Entries supplied section start

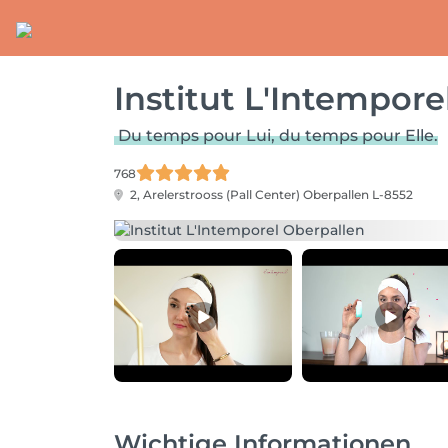
Institut L'Intempore
Du temps pour Lui, du temps pour Elle.
768
2, Arelerstrooss (Pall Center)
Oberpallen L-8552
Wichtige Informationen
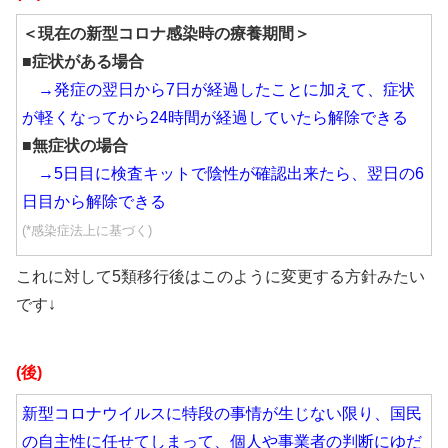
＜現在の新型コロナ感染時の療養期間＞
■症状がある場合
→発症の翌日から7日が経過したことに加えて、症状
が軽くなってから24時間が経過していたら解除できる
■無症状の場合
→5日目に検査キットで陰性が確認出来たら、翌日の6
日目から解除できる
(*感染症法上に基づく)
これに対して5類移行後はこのように変更する方針みたい
です↓
(後)
新型コロナウイルスに特段の事情が生じない限り、国民
の自主性に任せてしまって、個人や事業者の判断にゆだ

Entries supplied section end

What you are asked to do — Could each line of the data be written out exactly, with no pictures included?

Task answer —
Institut L'Intempore
Du temps pour Lui, du temps pour Elle.
768
2, Arelerstrooss (Pall Center)
Oberpallen L-8552
Wichtige Informationen
＜現在の新型コロナ感染時の療養期間＞
■症状がある場合
→発症の翌日から7日が経過したことに加えて、症状
が軽くなってから24時間が経過していたら解除できる
■無症状の場合
→5日目に検査キットで陰性が確認出来たら、翌日の6
日目から解除できる
(*感染症法上に基づく)
これに対して5類移行後はこのように変更する方針みたい
です↓
(後)
新型コロナウイルスに特段の事情が生じない限り、国民
の自主性に任せてしまって、個人や事業者の判断にゆだ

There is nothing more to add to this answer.